* **PROVIDED MATERIAL**:
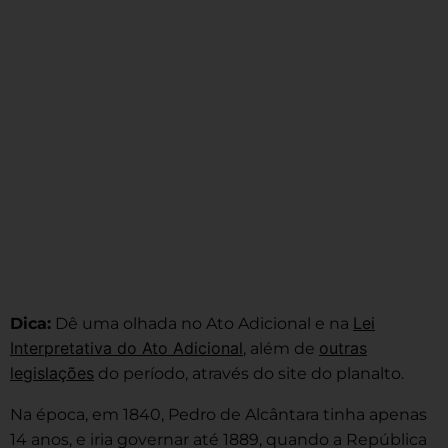
Lei
Dica:
Dê uma olhada no Ato Adicional e na
Interpretativa do Ato Adicional
outras
, além de
legislações
do período, através do site do planalto.
Na época, em 1840, Pedro de Alcântara tinha apenas
14 anos, e iria governar até 1889, quando a República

* **INSTRUCTIONS FOR THE TASK**:
Return each line of the material in which the string "Adicional" can be found.

* **REPLY TO THE EXERCISE**:
Dê uma olhada no Ato Adicional e na
Interpretativa do Ato Adicional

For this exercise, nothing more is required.